The Genus Lachenalia - a new book

Wed, 28 Mar 2012 21:10:05 PDT

You write

"...frankly, I am surprised and ashamed that the worlds largest bulb
organization is behaving this way about a serious and
important work."

I can only assume you are referring obliquely to my behavior by this
reference, which suggests that you feel ashamed that I would protest the
high cost of this book. The PBS is not "behaving" in any way whatever and
the dissenting view is my own.

My only lament is that such a price puts an important work like this
outside the ability to own it for many, myself included. This means access
to knowledge in effect-- something tells me it will not show up at the
local library.Whatever reasons and justifications the publishers may have,
my feeling is that such high pricing will limit accessibility and patronage
by people who would otherwise support and appreciate the efforts of the
authors and publishers.
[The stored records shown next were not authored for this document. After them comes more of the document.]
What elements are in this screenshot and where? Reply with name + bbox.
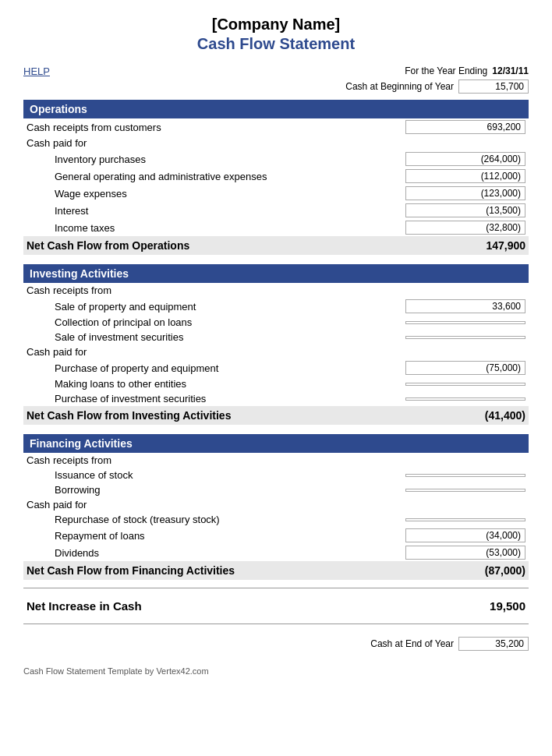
cash-end-value[interactable]: 35,200 — [458, 637, 529, 651]
row-label: Cash receipts from customers — [23, 118, 402, 136]
year-ending-label: For the Year Ending — [405, 65, 487, 76]
net-investing-row: Net Cash Flow from Investing Activities … — [23, 406, 529, 425]
row-value[interactable] — [402, 330, 529, 344]
row-value[interactable] — [402, 468, 529, 482]
row-value[interactable]: (112,000) — [402, 168, 529, 185]
net-financing-label: Net Cash Flow from Financing Activities — [23, 561, 402, 580]
company-name: [Company Name] — [23, 16, 529, 34]
table-row: Issuance of stock — [23, 468, 529, 482]
row-value[interactable] — [402, 482, 529, 497]
financing-table: Cash receipts from Issuance of stock Bor… — [23, 453, 529, 580]
table-row: Dividends (53,000) — [23, 544, 529, 561]
table-row: Purchase of investment securities — [23, 391, 529, 406]
table-row: Cash receipts from customers 693,200 — [23, 118, 529, 136]
statement-title: Cash Flow Statement — [23, 35, 529, 53]
row-value[interactable] — [402, 376, 529, 391]
net-increase-table: Net Increase in Cash 19,500 — [23, 595, 529, 617]
row-label: Sale of investment securities — [23, 330, 402, 344]
table-row: Purchase of property and equipment (75,0… — [23, 359, 529, 376]
row-label: Repurchase of stock (treasury stock) — [23, 512, 402, 527]
row-value[interactable]: (75,000) — [402, 359, 529, 376]
table-row: Repayment of loans (34,000) — [23, 527, 529, 544]
table-row: Sale of investment securities — [23, 330, 529, 344]
row-label: General operating and administrative exp… — [23, 168, 402, 185]
table-row: Repurchase of stock (treasury stock) — [23, 512, 529, 527]
row-value[interactable]: (13,500) — [402, 202, 529, 219]
header-right: For the Year Ending 12/31/11 Cash at Beg… — [345, 65, 529, 94]
operations-table: Cash receipts from customers 693,200 Cas… — [23, 118, 529, 255]
row-value[interactable]: 33,600 — [402, 298, 529, 315]
table-row: Cash paid for — [23, 136, 529, 150]
row-label: Cash receipts from — [23, 453, 402, 468]
cash-beginning-value[interactable]: 15,700 — [458, 79, 529, 94]
year-ending-value: 12/31/11 — [492, 65, 529, 76]
row-label: Borrowing — [23, 482, 402, 497]
row-label: Cash paid for — [23, 136, 402, 150]
table-row: General operating and administrative exp… — [23, 168, 529, 185]
row-label: Cash paid for — [23, 344, 402, 359]
investing-table: Cash receipts from Sale of property and … — [23, 283, 529, 425]
investing-header: Investing Activities — [23, 264, 529, 283]
row-label: Cash paid for — [23, 497, 402, 512]
row-label: Purchase of property and equipment — [23, 359, 402, 376]
row-value[interactable]: (123,000) — [402, 185, 529, 202]
net-investing-label: Net Cash Flow from Investing Activities — [23, 406, 402, 425]
help-link[interactable]: HELP — [23, 65, 50, 77]
net-increase-value: 19,500 — [402, 595, 529, 617]
row-value[interactable]: (34,000) — [402, 527, 529, 544]
table-row: Borrowing — [23, 482, 529, 497]
table-row: Cash paid for — [23, 497, 529, 512]
row-label: Cash receipts from — [23, 283, 402, 298]
row-label: Dividends — [23, 544, 402, 561]
cash-end-label: Cash at End of Year — [370, 638, 454, 649]
net-financing-row: Net Cash Flow from Financing Activities … — [23, 561, 529, 580]
net-operations-row: Net Cash Flow from Operations 147,900 — [23, 236, 529, 255]
row-label: Making loans to other entities — [23, 376, 402, 391]
row-value[interactable] — [402, 391, 529, 406]
row-label: Collection of principal on loans — [23, 315, 402, 330]
row-value[interactable]: (264,000) — [402, 150, 529, 168]
net-operations-value: 147,900 — [402, 236, 529, 255]
net-increase-label: Net Increase in Cash — [23, 595, 402, 617]
investing-section: Investing Activities Cash receipts from … — [23, 264, 529, 425]
table-row: Making loans to other entities — [23, 376, 529, 391]
operations-header: Operations — [23, 100, 529, 118]
footer-text: Cash Flow Statement Template by Vertex42… — [23, 666, 529, 676]
financing-section: Financing Activities Cash receipts from … — [23, 434, 529, 580]
net-operations-label: Net Cash Flow from Operations — [23, 236, 402, 255]
row-value[interactable] — [402, 512, 529, 527]
table-row: Collection of principal on loans — [23, 315, 529, 330]
net-investing-value: (41,400) — [402, 406, 529, 425]
row-value[interactable]: (32,800) — [402, 219, 529, 236]
row-label: Sale of property and equipment — [23, 298, 402, 315]
row-value[interactable]: 693,200 — [402, 118, 529, 136]
financing-header: Financing Activities — [23, 434, 529, 453]
net-financing-value: (87,000) — [402, 561, 529, 580]
net-increase-row: Net Increase in Cash 19,500 — [23, 595, 529, 617]
row-label: Interest — [23, 202, 402, 219]
row-label: Repayment of loans — [23, 527, 402, 544]
row-value[interactable] — [402, 315, 529, 330]
row-label: Issuance of stock — [23, 468, 402, 482]
table-row: Wage expenses (123,000) — [23, 185, 529, 202]
cash-beginning-label: Cash at Beginning of Year — [345, 81, 454, 92]
table-row: Sale of property and equipment 33,600 — [23, 298, 529, 315]
table-row: Cash receipts from — [23, 453, 529, 468]
table-row: Inventory purchases (264,000) — [23, 150, 529, 168]
row-value[interactable]: (53,000) — [402, 544, 529, 561]
table-row: Interest (13,500) — [23, 202, 529, 219]
row-label: Inventory purchases — [23, 150, 402, 168]
row-label: Purchase of investment securities — [23, 391, 402, 406]
row-label: Income taxes — [23, 219, 402, 236]
row-value-empty — [402, 136, 529, 150]
table-row: Cash paid for — [23, 344, 529, 359]
table-row: Income taxes (32,800) — [23, 219, 529, 236]
row-label: Wage expenses — [23, 185, 402, 202]
table-row: Cash receipts from — [23, 283, 529, 298]
cash-end-row: Cash at End of Year 35,200 — [23, 637, 529, 651]
operations-section: Operations Cash receipts from customers … — [23, 100, 529, 255]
I suspect most who appreciate lachenalias-- if that
is even the target audience--  would not casually shell out $200 for any
book on the subject.


On 28 March 2012 20:31, Matt Mattus <> wrote:

> Setting the price of a book is more than just page count. The binding for a
> book that thick is more complex, and let's face it - this is not Harry
> Potter we are talking about with a print run of 5 million. I would imagine
> this is a much smaller run. I expect that they are printing in China, so
> shipping would be more too, due to the weight. If translation is needed,
> again, more. I doubt that anyone involved is getting rich off of this
> monograph on Lachenalia, and frankly, I am surprised and ashamed that the
> worlds largest bulb organization is behaving this way about a serious and
> important work.
> After a long discussion with Timber Press in regards to why they no longer
> publish monographs, the high cost comes with low production runs due to low
> sales numbers ( reportedly less than 2500 world wide for most monographs
> like Primroses). Which should inform us about how many of us are actually
> out there. Few publishers ( including Timber ) are considering printing
> these books today, so whether we choose to buy them or not, the numbers are
> just not there.
> Sure, the cost is more in the range of text books on paper, but I believe
> that we will see such books on paper fade away soon enough unless we
> support
> them. Of course, a new generation expects digital books. So grumble as we
> may, the truth is published books on paper are less profitable today due to
> the subject matter, the volume of the press run, and the cost of paper.
> The Feel that the Timber press reprints of the Kew Monographs had paper of
> a
> poorer quality too. Has anyone else noticed this?